[AIM OF THE EXERCISE]
Exactly the lines from the start of the data below through the line that contains "Cruelty Free" are to be copied, with pictures left out.

[THE DATA]
■ ■ ■

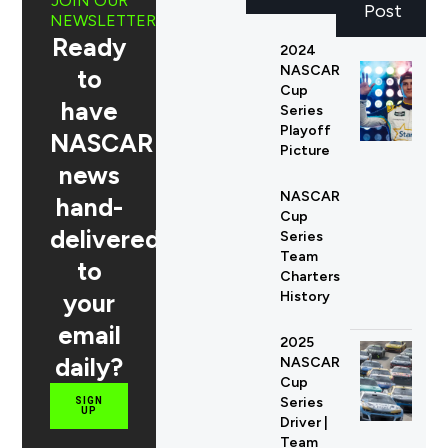
JOIN OUR
Post
NEWSLETTER
Ready
2024
NASCAR
to
Cup
have
Series
Playoff
NASCAR
Picture
news
NASCAR
hand-
Cup
delivered
Series
Team
to
Charters
your
History
email
2025
daily?
NASCAR
Cup
Series
SIGN
UP
Driver |
Team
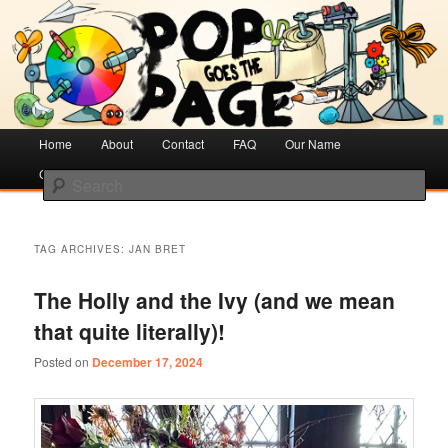
Creative Literacy & Library Love
Pop Goes the Page
Main
Home
Skip
Skip
About
Contact
FAQ
Our Name
menu
Cotsen Children’s Library
to
to
Search
primary
secondary
content
content
TAG ARCHIVES:
JAN BRET
The Holly and the Ivy (and we mean
that quite literally)!
Posted on
December 17, 2024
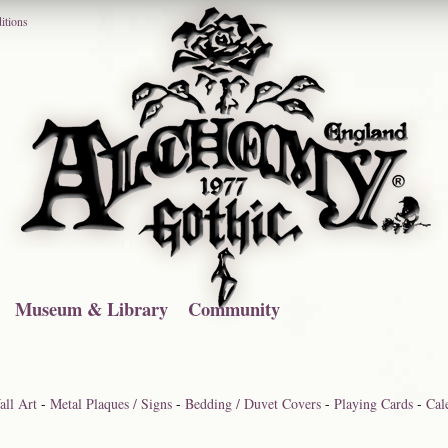
itions
Museum & Library
Community
ll Art
-
Metal Plaques / Signs
-
Bedding / Duvet Covers
-
Playing Cards
-
Cal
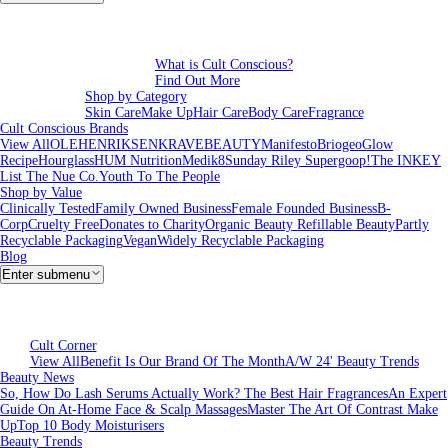
What is Cult Conscious?
Find Out More
Shop by Category
Skin Care
Make Up
Hair Care
Body Care
Fragrance
Cult Conscious Brands
View All
OLEHENRIKSEN
KRAVEBEAUTY
Manifesto
Briogeo
Glow
Recipe
Hourglass
HUM Nutrition
Medik8
Sunday Riley
Supergoop!
The INKEY
List
The Nue Co.
Youth To The People
Shop by Value
Clinically Tested
Family Owned Business
Female Founded Business
B-
Corp
Cruelty Free
Donates to Charity
Organic Beauty
Refillable Beauty
Partly
Recyclable Packaging
Vegan
Widely Recyclable Packaging
Blog
Enter submenu
Cult Corner
View All
Benefit Is Our Brand Of The Month
A/W 24' Beauty Trends
Beauty News
So, How Do Lash Serums Actually Work?
The Best Hair Fragrances
An Expert
Guide On At-Home Face & Scalp Massages
Master The Art Of Contrast Make
Up
Top 10 Body Moisturisers
Beauty Trends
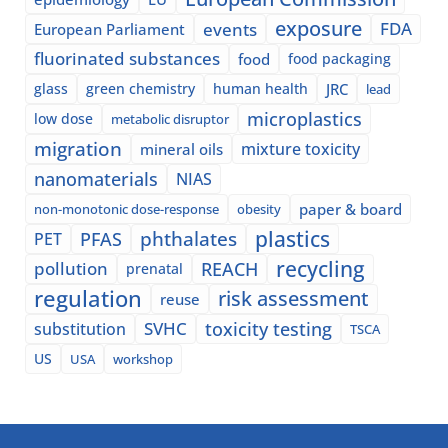
exposure
events
FDA
European Parliament
fluorinated substances
food
food packaging
glass
green chemistry
human health
JRC
lead
microplastics
low dose
metabolic disruptor
migration
mixture toxicity
mineral oils
nanomaterials
NIAS
paper & board
non-monotonic dose-response
obesity
plastics
phthalates
PFAS
PET
recycling
pollution
REACH
prenatal
regulation
risk assessment
reuse
SVHC
toxicity testing
substitution
TSCA
US
USA
workshop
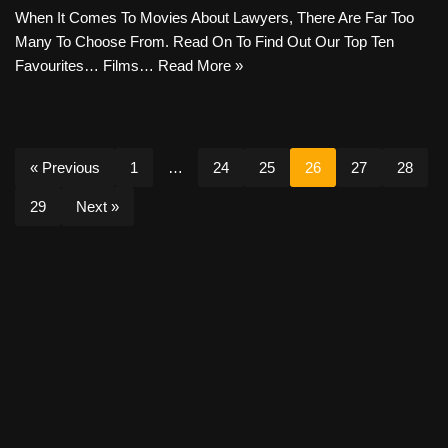
When It Comes To Movies About Lawyers, There Are Far Too
Many To Choose From. Read On To Find Out Our Top Ten
Favourites… Films…
Read More »
« Previous
1
…
24
25
26
27
28
29
Next »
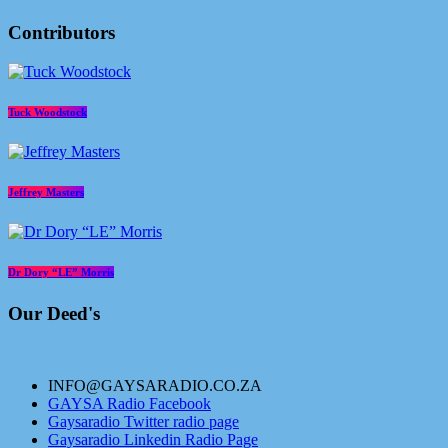
Contributors
Tuck Woodstock
Jeffrey Masters
Dr Dory “LE” Morris
Our Deed's
INFO@GAYSARADIO.CO.ZA
GAYSA Radio Facebook
Gaysaradio Twitter radio page
Gaysaradio Linkedin Radio Page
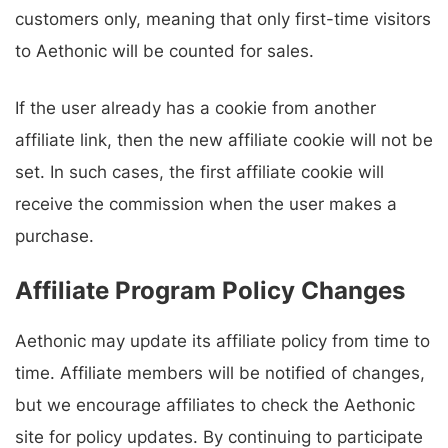
customers only, meaning that only first-time visitors
to Aethonic will be counted for sales.
If the user already has a cookie from another
affiliate link, then the new affiliate cookie will not be
set. In such cases, the first affiliate cookie will
receive the commission when the user makes a
purchase.
Affiliate Program Policy Changes
Aethonic may update its affiliate policy from time to
time. Affiliate members will be notified of changes,
but we encourage affiliates to check the Aethonic
site for policy updates. By continuing to participate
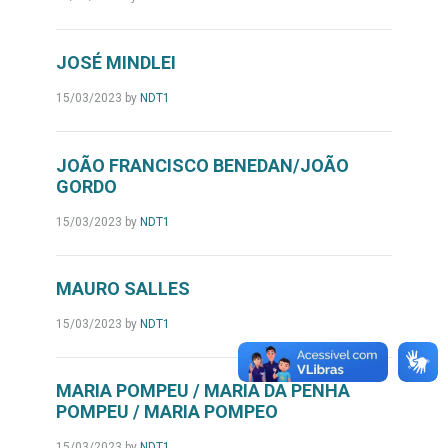
JOSÉ MINDLEI
15/03/2023
by
NDT1
JOÃO FRANCISCO BENEDAN/JOÃO
GORDO
15/03/2023
by
NDT1
MAURO SALLES
15/03/2023
by
NDT1
MARIA POMPEU / MARIA DA PENHA
POMPEU / MARIA POMPEO
15/03/2023
by
NDT1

■ ■ ■

[RESPONSE TO THE EXERCISE]
JOIN OUR
Post
NEWSLETTER
Ready
2024
NASCAR
to
Cup
have
Series
Playoff
NASCAR
Picture
news
NASCAR
hand-
Cup
delivered
Series
Team
to
Charters
your
History
email
2025
daily?
NASCAR
Cup
Series
SIGN
UP
Driver |
Team
Creative Literacy & Library Love
Pop Goes the Page
Main
Home
Skip
Skip
About
Contact
FAQ
Our Name
menu
Cotsen Children’s Library
to
to
Search
primary
secondary
content
content
TAG ARCHIVES:
JAN BRET
The Holly and the Ivy (and we mean
that quite literally)!
Posted on
December 17, 2024
itions
Museum & Library
Community
ll Art
-
Metal Plaques / Signs
-
Bedding / Duvet Covers
-
Playing Cards
-
Cal
What is Cult Conscious?
Find Out More
Shop by Category
Skin Care
Make Up
Hair Care
Body Care
Fragrance
Cult Conscious Brands
View All
OLEHENRIKSEN
KRAVEBEAUTY
Manifesto
Briogeo
Glow
Recipe
Hourglass
HUM Nutrition
Medik8
Sunday Riley
Supergoop!
The INKEY
List
The Nue Co.
Youth To The People
Shop by Value
Clinically Tested
Family Owned Business
Female Founded Business
B-
Corp
Cruelty Free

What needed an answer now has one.